Businesses in Florida, and elsewhere, using web-based marketing need to be aware of the hornet’s nest of regulations governing their interactions with online consumers. On October 28, 2014, the Online Interest-Based Advertising Accountability Program (the “Accountability Program”) announced decisions in regard to five significant companies, relating to data collection for online behavioral advertising.

The Accountability Program regulates certain online behavioral advertising across the Internet, and is affiliated with the Better Business Bureau.  On October 14, 2013, the Accountability Program released the First Party Enhanced Notice Compliance Warning (the “Warning”).  As explained in the newly released decisions, the Warning imposed an obligation on certain companies “to provide enhanced notice on each page where they allow third parties to collect data for online behavioral advertising (OBA) and to link that real-time notice to their explanation of their third-party OBA practices where they also provide a link to a compliant opt out.”

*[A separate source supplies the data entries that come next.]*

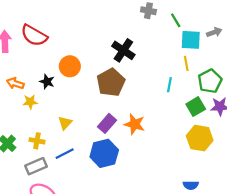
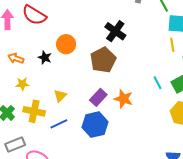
cyan line: (169, 85) -> (158, 83), moved, turned -40
yellow star: (30, 102) -> (22, 84), moved
yellow cross: (37, 141) -> (34, 111), size x1.5
gray rectangle: (36, 166) -> (15, 145), moved

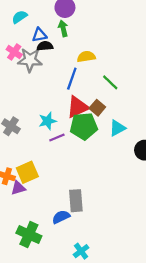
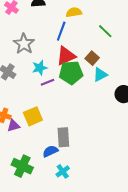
gray star: (30, 60) -> (24, 44), moved, turned 30
green line: (110, 82) -> (105, 31), moved
brown square: (97, 108) -> (92, 58), moved
yellow square: (27, 172) -> (33, 116), moved
cyan cross: (81, 251) -> (63, 171), moved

According to the Accountability Program’s decisions, the targeted companies did not comply with the Warning. When the Accountability Program visited one of their websites, “it observed data collection by third-party companies known to engage in OBA but did not find the required enhanced notice link on each page where data collection took place.”  While there were mitigating circumstances that resulted in voluntary remediation, more severe remedies are available to the Accountability Program.

The Accountability Program’s newly rendered decisions demonstrate its determination to enforce companies’ behavioral advertising obligations.  Businesses may be well served to determine, through consultation with an attorney, whether they fall under the enforcement powers of the Accountability Program and, if so, whether their website is in compliance.